● **Working data**
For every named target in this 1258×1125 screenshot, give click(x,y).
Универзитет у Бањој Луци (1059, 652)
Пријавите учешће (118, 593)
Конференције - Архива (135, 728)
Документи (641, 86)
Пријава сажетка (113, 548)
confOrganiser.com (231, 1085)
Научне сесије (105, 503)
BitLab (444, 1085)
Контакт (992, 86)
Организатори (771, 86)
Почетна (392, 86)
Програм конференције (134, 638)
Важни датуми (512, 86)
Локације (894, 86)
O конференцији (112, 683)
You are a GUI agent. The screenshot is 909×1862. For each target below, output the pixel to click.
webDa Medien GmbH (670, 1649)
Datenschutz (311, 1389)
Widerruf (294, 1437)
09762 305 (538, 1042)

--

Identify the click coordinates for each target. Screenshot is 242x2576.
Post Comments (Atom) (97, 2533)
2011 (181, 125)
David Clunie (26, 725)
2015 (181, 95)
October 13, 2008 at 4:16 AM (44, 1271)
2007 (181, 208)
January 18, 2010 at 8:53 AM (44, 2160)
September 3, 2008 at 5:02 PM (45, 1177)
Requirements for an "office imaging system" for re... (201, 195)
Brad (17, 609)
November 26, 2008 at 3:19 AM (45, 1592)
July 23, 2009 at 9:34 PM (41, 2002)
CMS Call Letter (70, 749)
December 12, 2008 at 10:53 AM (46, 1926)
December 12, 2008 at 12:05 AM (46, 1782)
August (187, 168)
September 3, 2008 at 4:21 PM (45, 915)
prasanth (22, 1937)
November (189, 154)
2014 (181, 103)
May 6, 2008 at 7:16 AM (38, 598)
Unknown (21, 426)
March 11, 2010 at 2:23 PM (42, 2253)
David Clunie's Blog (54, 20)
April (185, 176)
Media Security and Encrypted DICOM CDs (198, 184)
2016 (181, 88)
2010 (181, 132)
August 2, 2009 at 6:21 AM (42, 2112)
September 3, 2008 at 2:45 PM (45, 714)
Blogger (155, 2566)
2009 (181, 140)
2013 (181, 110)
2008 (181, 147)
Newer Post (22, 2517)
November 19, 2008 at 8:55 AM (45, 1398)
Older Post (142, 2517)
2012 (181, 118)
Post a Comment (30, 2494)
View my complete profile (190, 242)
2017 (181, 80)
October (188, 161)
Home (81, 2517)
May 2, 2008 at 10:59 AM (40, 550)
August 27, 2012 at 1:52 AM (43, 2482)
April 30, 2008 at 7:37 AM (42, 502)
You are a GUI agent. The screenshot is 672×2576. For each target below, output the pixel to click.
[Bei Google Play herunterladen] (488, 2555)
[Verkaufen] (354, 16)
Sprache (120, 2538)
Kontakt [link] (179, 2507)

● **Instructions to follow**
Each line in the entries above that includes the word "pixel" counts once; state the total and nothing else.

● **Answer space**
2